WorkRB: A Community-Driven Evaluation Framework for AI in the Work Domain
New framework unifies 13 fragmented work-domain AI tasks, enabling standardized evaluation across academia and industry.
A 19-researcher consortium led by Matthias De Lange has introduced WorkRB (Work Research Benchmark), the first open-source, community-driven framework specifically designed to evaluate AI systems in work-domain applications. Published on arXiv, this benchmark addresses a critical fragmentation problem: current research in hiring, talent management, and workforce analytics uses divergent ontologies (like ESCO and O*NET), heterogeneous task formulations, and diverse model families, making cross-study comparison nearly impossible. WorkRB organizes 13 diverse tasks across 7 unified groups, transforming them into standardized recommendation and natural language processing (NLP) problems.

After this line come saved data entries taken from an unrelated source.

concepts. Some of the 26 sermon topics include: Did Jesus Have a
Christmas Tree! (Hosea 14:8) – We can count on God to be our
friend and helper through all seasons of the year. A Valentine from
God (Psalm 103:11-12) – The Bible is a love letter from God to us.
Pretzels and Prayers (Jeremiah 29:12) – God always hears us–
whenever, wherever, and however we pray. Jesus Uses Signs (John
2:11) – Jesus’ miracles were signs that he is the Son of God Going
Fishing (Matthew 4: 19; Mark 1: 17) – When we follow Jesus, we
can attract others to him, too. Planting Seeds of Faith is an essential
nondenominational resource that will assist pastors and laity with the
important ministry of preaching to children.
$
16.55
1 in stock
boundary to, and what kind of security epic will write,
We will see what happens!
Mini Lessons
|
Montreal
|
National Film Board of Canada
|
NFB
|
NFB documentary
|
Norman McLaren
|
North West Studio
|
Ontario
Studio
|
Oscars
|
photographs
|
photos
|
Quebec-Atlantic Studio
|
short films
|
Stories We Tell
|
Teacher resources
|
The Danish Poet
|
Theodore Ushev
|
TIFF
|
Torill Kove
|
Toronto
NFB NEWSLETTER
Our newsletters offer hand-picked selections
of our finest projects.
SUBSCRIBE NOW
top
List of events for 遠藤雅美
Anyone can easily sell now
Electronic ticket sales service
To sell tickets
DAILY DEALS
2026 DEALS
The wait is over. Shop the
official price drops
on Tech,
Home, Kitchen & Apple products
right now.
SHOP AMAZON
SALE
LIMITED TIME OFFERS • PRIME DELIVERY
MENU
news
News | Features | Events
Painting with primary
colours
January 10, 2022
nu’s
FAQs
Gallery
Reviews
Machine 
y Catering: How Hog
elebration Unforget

WorkRB's architecture enables both monolingual and cross-lingual evaluation through dynamic loading of multilingual ontologies, crucial for global workforce applications. Developed within a multi-stakeholder ecosystem including academia, industry, and public institutions, the framework features a modular design that allows seamless community contributions. Critically, its design enables organizations to integrate proprietary tasks and sensitive employment data without requiring public disclosure, addressing privacy concerns that have historically limited open evaluation in this domain. The benchmark is available under the permissive Apache 2.0 license, encouraging widespread adoption and collaboration.

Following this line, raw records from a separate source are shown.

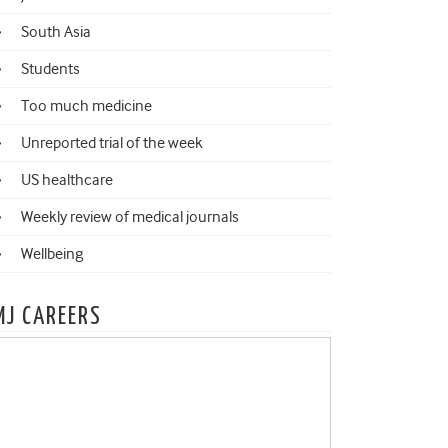
South Asia
Students
Too much medicine
Unreported trial of the week
US healthcare
Weekly review of medical journals
Wellbeing
MJ CAREERS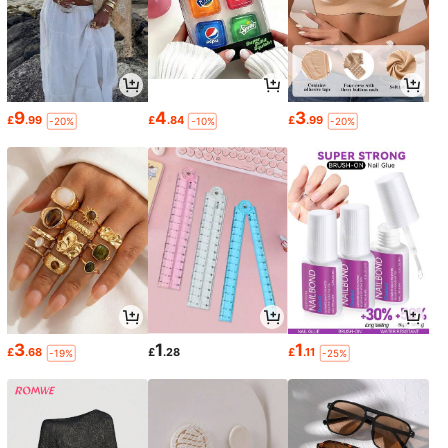
9
4
3
£
.99
£
.84
£
.99
-20%
-10%
-20%
3
1
1
£
.68
£
.28
£
.11
-19%
-25%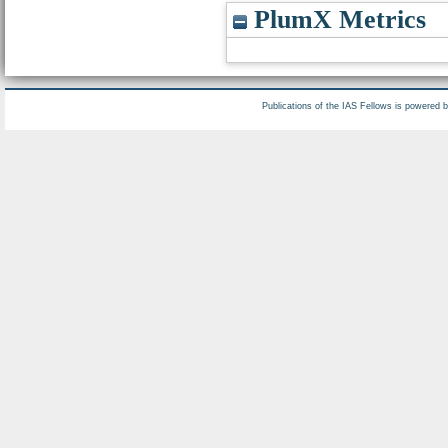
PlumX Metrics
Publications of the IAS Fellows is powered 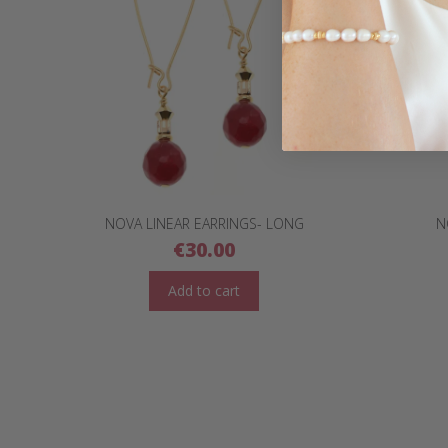
NOVA LINEAR EARRINGS- LONG
N
€
30.00
Add to cart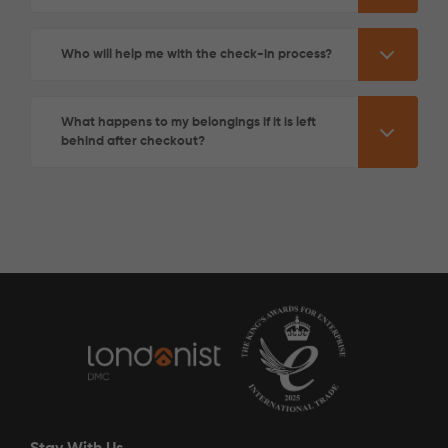
Who will help me with the check-in process?
What happens to my belongings if it is left
behind after checkout?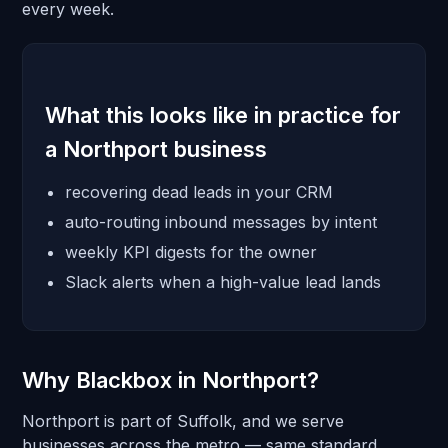
every week.
What this looks like in practice for
a Northport business
recovering dead leads in your CRM
auto-routing inbound messages by intent
weekly KPI digests for the owner
Slack alerts when a high-value lead lands
Why Blackbox in Northport?
Northport is part of Suffolk, and we serve
businesses across the metro — same standard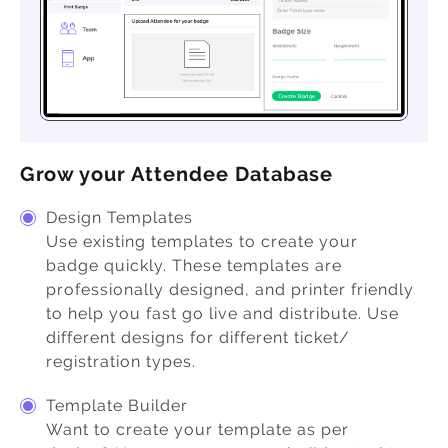
Grow your Attendee Database
Design Templates
Use existing templates to create your
badge quickly. These templates are
professionally designed, and printer friendly
to help you fast go live and distribute. Use
different designs for different ticket/
registration types.
Template Builder
Want to create your template as per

- Unifies 13 fragmented work-domain AI tasks across 7 groups including job/skill recommendation and skill extraction
- Enables cross-lingual evaluation through dynamic loading of multilingual ontologies (ESCO, O*NET, national taxonomies)
- Allows integration of proprietary tasks without disclosing sensitive data, addressing privacy barriers in employment AI
Why It Matters
Provides standardized testing for HR tech and workforce AI, enabling better comparison of models powering hiring and talent management systems.